Except for the pictures, output the records in full and exactly.

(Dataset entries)

[Start of section]

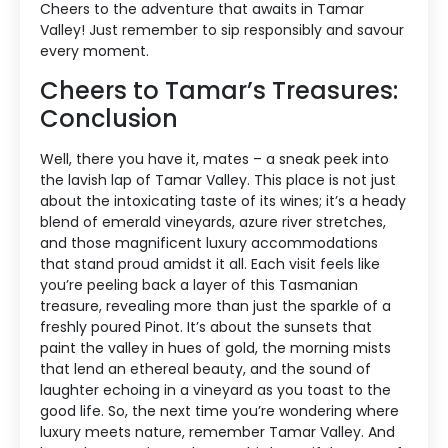
Cheers to the adventure that awaits in Tamar
Valley! Just remember to sip responsibly and savour
every moment.
Cheers to Tamar’s Treasures:
Conclusion
Well, there you have it, mates – a sneak peek into
the lavish lap of Tamar Valley. This place is not just
about the intoxicating taste of its wines; it’s a heady
blend of emerald vineyards, azure river stretches,
and those magnificent luxury accommodations
that stand proud amidst it all. Each visit feels like
you’re peeling back a layer of this Tasmanian
treasure, revealing more than just the sparkle of a
freshly poured Pinot. It’s about the sunsets that
paint the valley in hues of gold, the morning mists
that lend an ethereal beauty, and the sound of
laughter echoing in a vineyard as you toast to the
good life. So, the next time you’re wondering where
luxury meets nature, remember Tamar Valley. And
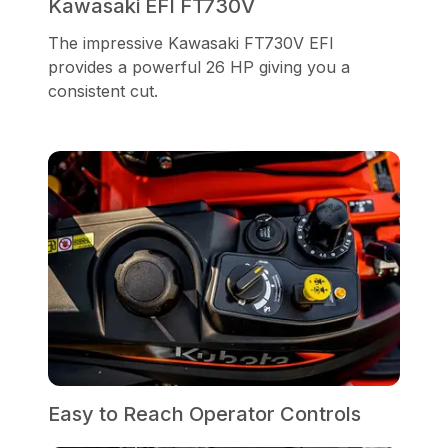
Kawasaki EFI FT730V
The impressive Kawasaki FT730V EFI
provides a powerful 26 HP giving you a
consistent cut.
Easy to Reach Operator Controls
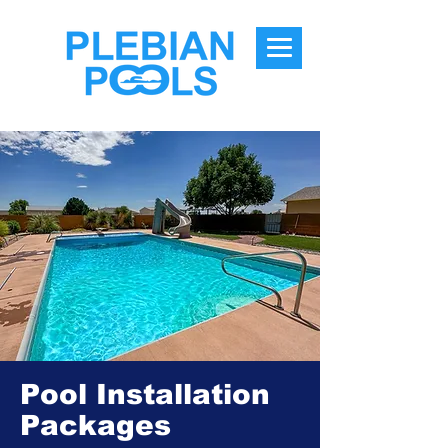
Pool Installation
Packages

[End of section]

#### [Solution for this problem]
Cheers to the adventure that awaits in Tamar
Valley! Just remember to sip responsibly and savour
every moment.
Cheers to Tamar’s Treasures:
Conclusion
Well, there you have it, mates – a sneak peek into
the lavish lap of Tamar Valley. This place is not just
about the intoxicating taste of its wines; it’s a heady
blend of emerald vineyards, azure river stretches,
and those magnificent luxury accommodations
that stand proud amidst it all. Each visit feels like
you’re peeling back a layer of this Tasmanian
treasure, revealing more than just the sparkle of a
freshly poured Pinot. It’s about the sunsets that
paint the valley in hues of gold, the morning mists
that lend an ethereal beauty, and the sound of
laughter echoing in a vineyard as you toast to the
good life. So, the next time you’re wondering where
luxury meets nature, remember Tamar Valley. And
Kawasaki EFI FT730V
The impressive Kawasaki FT730V EFI
provides a powerful 26 HP giving you a
consistent cut.
Easy to Reach Operator Controls
Pool Installation
Packages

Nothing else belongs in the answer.